QMAP. To map the high-ell fall from the first CMB peak we saw with SK, we needed greater resolution. We tried this with SIS mixers, along with HEMTs, on a balloon as the Saskatoon atmosphere was too opaque at 150 GHz. We couldn't control the mixers well enough to get reliable data but made high S/N maps of the CMB and independently confirmed the SK results. The data are available through Lambda.
Saskatoon (SK). This was a series of experiments done over three seasons from Saskatoon, SK at a site pioneered by Norm Jarosik, Peter Timbie, and Dave Wilkinson. The instrument was based on HEMT amplifiers designed by NRAO's Marian Pospieszalski. Many of the techniques we learned informed the design of WMAP. An independent analysis was done by Dick Bond and colleagues.

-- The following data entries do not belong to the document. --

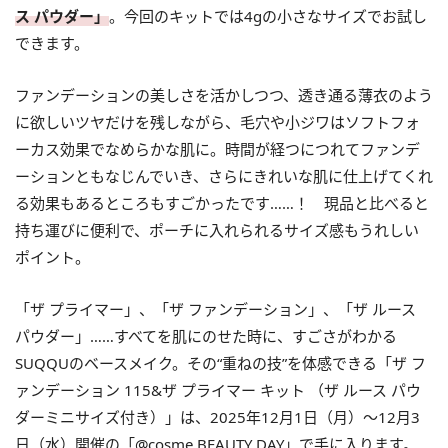
ス パウダー」
。今回のキットでは4gの小さなサイズでお試し
できます。
ファンデーションの美しさを活かしつつ、透き通る薄衣のよう
に欲しいツヤだけを残しながら、毛穴や小ジワはソフトフォ
ーカス効果でなめらかな肌に。時間が経つにつれてファンデ
ーションともなじんでいき、さらにきれいな肌に仕上げてくれ
る効果もあるところもすごかったです……！ 現品と比べると
持ち運びに便利で、ポーチに入れられるサイズ感もうれしい
ポイント。
「ザ プライマー」、「ザ ファンデーション」、「ザ ルース
パウダー」……すべてを肌にのせた時に、すごさがわかる
SUQQUのベースメイク。その“重ねの技”を体感できる「ザ フ
ァンデーション 115&ザ プライマー キット （ザ ルース パウ
ダーミニサイズ付き）」は、2025年12月1日（月）〜12月3
日（水）開催の「@cosme BEAUTY DAY」で手に入ります。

FIRS was my thesis experiment under the mentorship of Stephan Meyer. It had three flights, October 1988, October 1989, and May 1990. It used bolometers operating at 240 mK to observe at 168, 260, 474, and 675 GHz. In the first flight we showed that dust emission does not have a \nu2 emissivity, which is expected when the grain is much smaller than the wavelength. The second flight confirmed the COBE/DMR discovery of the anisotropy. An independent analysis was done by Dick Bond.
I've also participated in MSAM, TopHat, and IAC/Bartol.
Local measurements as of 1999
Our goal in the 1990s was to find the acoustic peaks. These data on their own and when combined with other data showed the first peak at l=215-235. The geometry is degenerate with the Hubble-Lemaitre constant but with h=0.7, the universe is flat.
CMB power spectrum of WMAP, ABS and ACT, Sept 2023
The field advanced considerably in the first two decades of the new millennium! The two thin grey lines are the best fit LCDM models from WMAP and Planck.